Since 2007, Amazon has invested billions of dollars into its local fulfillment center infrastructure and through compensation to thousands of employees in Arizona. Between 2011 and 2016, Amazon's investments in the state contributed an additional $900 million into Arizona's economy, "and using methodology developed by the U.S. Bureau of Economic Analysis, Amazon estimates its investments in the state have created an additional 18,000 indirect jobs on top of the company's direct hires," the company stated.
"Amazon's selection of Tucson for this impressive new facility demonstrates that southern Arizona has a lot to offer businesses in terms of talent, location, pro-business environment and quality of life," said Arizona Governor Doug Ducey.
In his own statement about the project, Sun Corridor Inc. President and CEO Joe Snell wrote about that famous cactus — a gesture some lampooned, but nobody's laughing at now.
"Many of you remember our bold move with a cactus gift to Amazon last fall," he wrote. "We sent a compelling message that we have room for Amazon to grow here, and nothing signified that better than a Saguaro cactus."
He went on to say the project is the result of a "very competitive eight-month process, and illustrates the power of collaboration in achieving economic development success. Project partners include Governor Doug Ducey, Arizona Commerce Authority, Pima County, City of Tucson and Tucson Electric Power."

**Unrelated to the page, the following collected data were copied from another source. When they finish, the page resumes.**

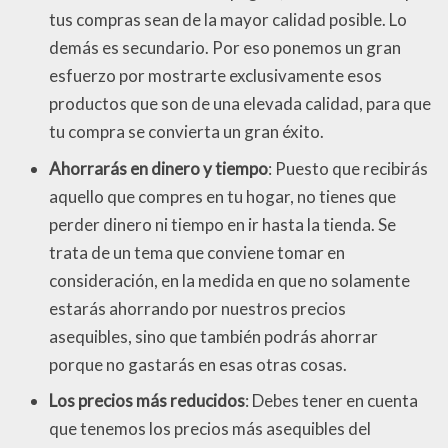
tus compras sean de la mayor calidad posible. Lo
demás es secundario. Por eso ponemos un gran
esfuerzo por mostrarte exclusivamente esos
productos que son de una elevada calidad, para que
tu compra se convierta un gran éxito.
Ahorrarás en dinero y tiempo
: Puesto que recibirás
aquello que compres en tu hogar, no tienes que
perder dinero ni tiempo en ir hasta la tienda. Se
trata de un tema que conviene tomar en
consideración, en la medida en que no solamente
estarás ahorrando por nuestros precios
asequibles, sino que también podrás ahorrar
porque no gastarás en esas otras cosas.
Los precios más reducidos
: Debes tener en cuenta
que tenemos los precios más asequibles del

"This announcement of 1,500 new jobs with Amazon, one of the world's largest brand names, is huge for Southern Arizona," said David G. Hutchens, chair, Sun Corridor Inc. and president & CEO, UNS Energy Corp., Tucson Electric Power & UniSource Energy Services. "The ripple effect of a project of this magnitude will benefit the region for many years down the road."
Leaders and potential employees in all four cities chosen by Amazon this month hope that is indeed the case.